Code Monkey home page Code Monkey logo

Comments (10)

Jefffrey avatar Jefffrey commented on May 28, 2024 3

It seems it is because of this in your code:

fn supports_filters_pushdown(
        &self,
        _filters: &[&datafusion::prelude::Expr],
    ) -> datafusion::error::Result<Vec<datafusion::logical_expr::TableProviderFilterPushDown>> {
        Ok(vec![TableProviderFilterPushDown::Unsupported])
    }

It is actually important to consider the _filters argument as the function should return for each filter, whether it supports being pushed down or not. See the default implementation:

/// Tests whether the table provider can make use of any or all filter expressions
/// to optimise data retrieval.
#[allow(deprecated)]
fn supports_filters_pushdown(
&self,
filters: &[&Expr],
) -> Result<Vec<TableProviderFilterPushDown>> {
filters
.iter()
.map(|f| self.supports_filter_pushdown(f))
.collect()
}

Because you returned a Vec with only a single element, later in the push_down_filter optimizer, when it is checking each filter, it seems it won't push down the first filter (id > 1) but pushes down the second (id < 3):

let results = scan
.source
.supports_filters_pushdown(filter_predicates.as_slice())?;
let zip = filter_predicates.iter().zip(results);
let new_scan_filters = zip
.clone()
.filter(|(_, res)| res != &TableProviderFilterPushDown::Unsupported)
.map(|(pred, _)| *pred);

  • Since zip will only be as long as the shortest

Pushing down the second kinda pushes it into the void hence only id > 1 took effect.

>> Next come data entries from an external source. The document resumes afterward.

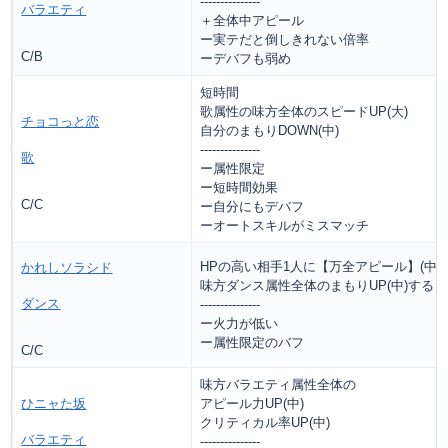
---------------
バラエティ
＋全体中アピール
ー実テだと倒しきれない倍率
C/B
ーデバフも弱め
短時間
歌属性の味方全体のスピードUP(大)
チョコっと恋
自分のまもりDOWN(中)
---------------
歌
ー属性限定
ー短時間効果
C/C
ー自分にもデバフ
ーオートスキルがミスマッチ
HPの高い相手1人に【万全アピール】(中)
かれしソラシド
味方ダンス属性全体のまもりUP(中)する
ダンス
---------------
ー火力が低い
ー属性限定のバフ
C/C
味方バラエティ属性全体の
ひニャた坂
アピール力UP(中)
クリティカル率UP(中)
バラエティ
---------------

I think we need to improve the documentation of supports_filters_pushdown(...) to clarify the expected behaviour, to prevent footguns like this in the future. Not sure if we can do any checks in the push_down_filter optimizer side, but worth investigating? 🤔

from arrow-datafusion.

Denys-Bushulyak avatar Denys-Bushulyak commented on May 28, 2024 1

I will try to create simple container, but not sure how fast it will be, maybe today.

from arrow-datafusion.

SteveLauC avatar SteveLauC commented on May 28, 2024 1

It seems it is because of this in your code:

Can confirm that commenting this function will make the test pass.

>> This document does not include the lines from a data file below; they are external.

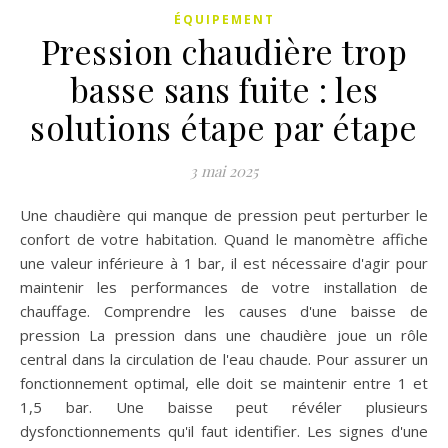
ÉQUIPEMENT
Pression chaudière trop
basse sans fuite : les
solutions étape par étape
3 mai 2025
Une chaudière qui manque de pression peut perturber le
confort de votre habitation. Quand le manomètre affiche
une valeur inférieure à 1 bar, il est nécessaire d'agir pour
maintenir les performances de votre installation de
chauffage. Comprendre les causes d'une baisse de
pression La pression dans une chaudière joue un rôle
central dans la circulation de l'eau chaude. Pour assurer un
fonctionnement optimal, elle doit se maintenir entre 1 et
1,5 bar. Une baisse peut révéler plusieurs
dysfonctionnements qu'il faut identifier. Les signes d'une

However I am still surprised at DataFusion's behavior:

The following is the generated physical plan:

CoalesceBatchesExec {
    input: FilterExec {
        predicate: BinaryExpr {
            left: Column {
                name: "id",
                index: 0,
            },
            op: Gt,
            right: Literal {
                value: Int32(1),
            },
        },
        input: RepartitionExec {
            input: TestExecutionPlan {
                schema: Schema {
                    fields: [
                        Field {
                            name: "id",
                            data_type: Int32,
                            nullable: false,
                            dict_id: 0,
                            dict_is_ordered: false,
                            metadata: {},
                        },
                        Field {
                            name: "title",
                            data_type: Utf8,
                            nullable: false,
                            dict_id: 0,
                            dict_is_ordered: false,
                            metadata: {},
                        },
                    ],
                    metadata: {},
                },
            },
            partitioning: RoundRobinBatch(
                32,
            ),
            state: Mutex {
                data: RepartitionExecState {
                    channels: {},
                    abort_helper: AbortOnDropMany(
                        [],
                    ),
                },
            },
            metrics: ExecutionPlanMetricsSet {
                inner: Mutex {
                    data: MetricsSet {
                        metrics: [],
                    },
                },
            },
            preserve_order: false,
        },
        metrics: ExecutionPlanMetricsSet {
            inner: Mutex {
                data: MetricsSet {
                    metrics: [],
                },
            },
        },
        default_selectivity: 20,
    },
    target_batch_size: 8192,
    metrics: ExecutionPlanMetricsSet {
        inner: Mutex {
            data: MetricsSet {
                metrics: [],
            },
        },
    },
}

We can see that the first filter cannot be pushed down so there is a FilterExec for it, but the second one, DataFusion didn't put it in the FilterExec, and didn't pushed it down:

TestTableProvider::scan() filters: []

That incorrect implementation of TableProvider::supports_filters_pushdown() seems to be an edge case that hasn't be covered by the code :D

from arrow-datafusion.

Jefffrey avatar Jefffrey commented on May 28, 2024 1

Glad it solved the issue for you. 👍

I'm gonna reopen this because I think we should at the very least enhance the documentation for supports_filters_pushdown, and maybe even introduce a runtime check somewhere to catch this behaviour (e.g. in push_down_filter optimizer)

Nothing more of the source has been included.